Oggi è la stessa Philomena a sedare le polemiche sulla sua storia dopo l’incontro con Papa Francesco. Un incontro che l’ha segnata profondamente e da cui si è sentita abbracciata come mai prima d’ora: «Sono onorata e felice di aver incontrato Papa Francesco», spiega Philomena Lee. «Come si evince chiaramente dal film, ho sempre avuto una profonda fede nella Chiesa e nella sua volontà di riparare ai torti commessi in passato. Spero e credo che Sua Santità Papa Francesco si unirà a me in questa lotta per aiutare le migliaia di madri e figli che desiderano mettere la parola fine alla loro tormentata storia». E ancora, in un’intervista rilasciata a La Stampa: «Mi sono sempre sentita colpevole per aver avuto un figlio fuori dal matrimonio. Solo mio fratello conosceva la storia. E ieri, incontrando il Papa, mi sono sentita finalmente liberata, ho capito che non dovevo sentirmi più in colpa. Non so chi fosse responsabile, fin dove arrivasse la responsabilità. È andata com’è andata. È successo molto tempo fa. Certo all’inizio, quando sono uscita, ero piuttosto delusa, arrabbiata, ferita, triste, ce l’avevo con tutti. Mi sono anche allontanata un po’ dalla fede. Ma non avrei potuto vivere per 62 anni col rancore. Sono poi diventata infermiera in un ospedale psichiatrico e lì ho conosciuto le sofferenze e il dolore di tante persone, un dolore anche peggiore del mio, e questo mi ha aiutato a mettere da parte la mia sofferenza. Non ho risentimento, non più almeno». Philomena Lee era giunta a Roma per presentare al Papa l’impresa filantropica “Philomena Project“, nata per aiutare a ricongiungere donne e bambini che hanno vissuto la stessa esperienza.

Uscito il 13 dicembre 2013 per Lucky Red, Philomena è candidato a quattro Oscar per miglior film, miglior sceneggiatura, miglior attrice protagonista e miglior colonna sonora originale. Il film si è aggiudicato anche il premio per la sceneggiatura al Festival di Venezia 2013, sfiorando il Leone d’oro. Un gioiello di rara fattura che, nonostante il chiaro target legato al cinema d’essai, ha colpito il pubblico per la sua intensità, tanto da riscuotere in Italia ben 5,7 milioni di euro, segnando la media incassi più alta a livello internazionale dopo il Nord America, l’Australia e il Regno Unito. Un risultato che non dovrebbe sorprendere vista la potenza emotiva della storia e i dialoghi incalzanti, per non dire pungenti.
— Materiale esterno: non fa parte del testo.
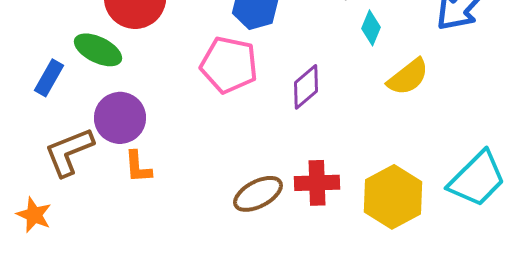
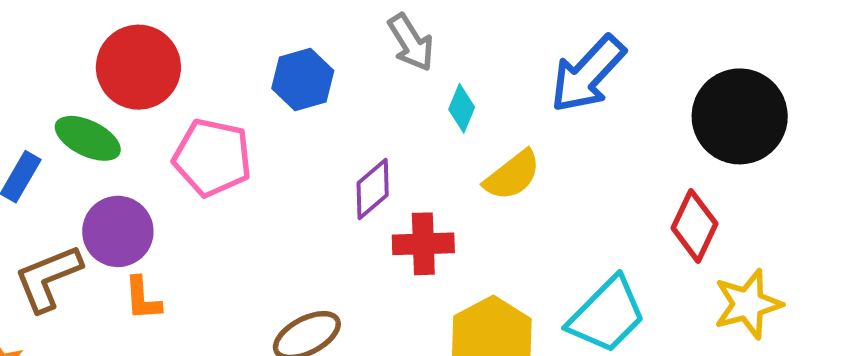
pink pentagon: (229, 65) -> (212, 158), moved
red cross: (317, 183) -> (423, 244), moved

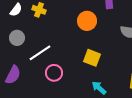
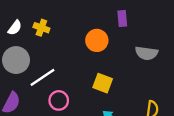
gray circle: (17, 38) -> (16, 60), size x1.5

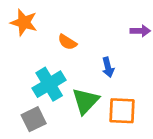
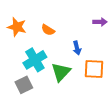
orange star: (24, 22) -> (17, 27), moved
orange square: (122, 111) -> (94, 69), moved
Unica licenza artistica, la presenza del giornalista Martin Sixsmith, interpretato dall’incisivo Steve Coogan, durante il viaggio di Philomena negli Stati Uniti alla ricerca del figlio. Una decisione più che azzeccata, vista l’alchimia creatasi tra i due personaggi. A svelare il cuore del film è il faccia a faccia finale tra Philomena e suora Ildegard, responsabile di aver separato il figlio dalla madre 50 anni prima e di aver fatto di tutto per sotterrare questa storia (ATTENZIONE SPOILER): «Suor Ildegard, voglio che lei sappia che la perdono», dice la signora Lee di fronte alla faccia esterrefatta di Martin, che ribatte: «Come la perdono, tutto qui?». «Non è tutto qui», risponde Philomena, «Io non sono come lei. Non voglio passare la vita a odiare la gente». E il giornalista, incredulo: «Io sono molto arrabbiato». «Deve essere estenuante», conclude Philomena con ferma semplicità.